Aukse Miliukaite (b. 1990) studied at the University of the Arts in London and the Vilnius Academy of Arts. She has held several solo shows and is an active participant of group exhibitions, artistic projects, workshops and plein-air sessions. The artist draws inspiration for her expressive multi-coloured canvases from painting and its history. In her work, Miliukaite includes several layers of historical painting production – works by Henri Matisse, Paul Gauguin, Paul Cézanne, Camille Corot, Jean-Baptiste-Siméon Chardin and other artists. She adds elements of contemporary visual culture to historical compositions and constructs new narratives from details belonging to different periods, gives so-far-unknown meanings to famous classical works and provides them with new contexts. Manipulating the material of art history and faking it in a certain way, Miliukaite explores the life of a work of art since the moment of its creation and analyses how a work becomes encrusted with legends and myths and how its meaning changes in the course of time.

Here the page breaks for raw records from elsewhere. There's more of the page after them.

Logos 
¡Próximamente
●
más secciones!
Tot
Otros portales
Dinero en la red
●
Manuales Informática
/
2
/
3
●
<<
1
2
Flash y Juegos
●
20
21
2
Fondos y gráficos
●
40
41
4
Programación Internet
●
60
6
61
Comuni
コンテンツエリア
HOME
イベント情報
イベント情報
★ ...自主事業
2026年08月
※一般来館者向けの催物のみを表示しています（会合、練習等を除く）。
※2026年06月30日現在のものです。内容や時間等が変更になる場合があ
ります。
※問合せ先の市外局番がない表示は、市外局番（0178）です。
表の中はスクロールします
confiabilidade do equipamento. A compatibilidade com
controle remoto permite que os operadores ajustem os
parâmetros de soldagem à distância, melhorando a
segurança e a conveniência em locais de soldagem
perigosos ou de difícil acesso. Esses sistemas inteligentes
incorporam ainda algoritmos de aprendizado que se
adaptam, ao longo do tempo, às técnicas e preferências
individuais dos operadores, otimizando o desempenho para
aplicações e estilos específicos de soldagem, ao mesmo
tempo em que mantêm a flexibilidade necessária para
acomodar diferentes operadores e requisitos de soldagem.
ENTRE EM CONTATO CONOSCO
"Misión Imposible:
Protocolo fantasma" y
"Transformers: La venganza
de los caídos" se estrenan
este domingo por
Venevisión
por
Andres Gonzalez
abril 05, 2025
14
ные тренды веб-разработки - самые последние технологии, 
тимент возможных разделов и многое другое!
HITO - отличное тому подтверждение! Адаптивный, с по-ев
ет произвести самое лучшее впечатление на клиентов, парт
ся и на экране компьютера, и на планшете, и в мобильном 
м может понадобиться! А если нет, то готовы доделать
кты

Analysing the changes in the semantic field of painting, the artist emphasises the role of the users – viewers – of the work and asserts that it is their intentions rather than those of its creator that the content of artworks depends on. By constructing unexpected paradoxical visual situations, she provokes the viewers to get involved in an intellectual game and break the traditional rules of reading an artwork, to take a different view of the images that seem to have stuck in memory, to expand these images with their own stories, relate them with their own experiences and find themselves in the picture. Alongside, Miliukaite presents some insights into contemporary image culture and its spread: built according to the principle of free association, her works reflect a many-faceted and unwieldy stream of contemporary visual information.

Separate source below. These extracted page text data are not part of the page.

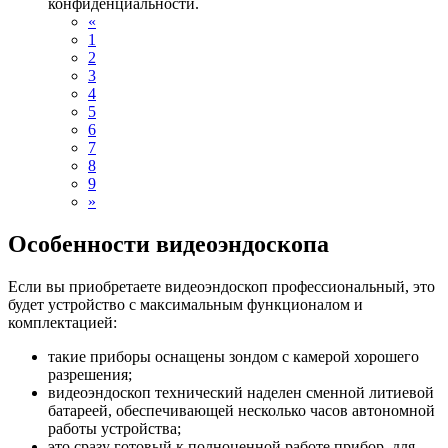
конфиденциальности.
«
1
2
3
4
5
6
7
8
9
»
Особенности видеоэндоскопа
Если вы приобретаете видеоэндоскоп профессиональный, это
будет устройство с максимальным функционалом и
комплектацией:
такие приборы оснащены зондом с камерой хорошего
разрешения;
видеоэндоскоп технический наделен сменной литиевой
батареей, обеспечивающей несколько часов автономной
работы устройства;
это сразу готовый к полноценной работе прибор, для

Another important aspect of Miliukaite’s work is criticism of art institutions. Making free use of historical paintings, the artist challenges authorities on art, criticises the mechanism of creative influences and questions the role of art institutions. She also addresses the question of originality of a work of art and the author’s status. In the painter’s works, great artists and their pictures lose their immunity and sacrality of a museum piece and turn into raw material helping Miliukaitė reveal the possibilities of painting as a medium, tame the expression of painting and discover new aesthetic and narrative solutions. Thus, the painter not only strikes a dialogue with the history of painting, but also uses it as a commentary to describe her own situation as a young artist.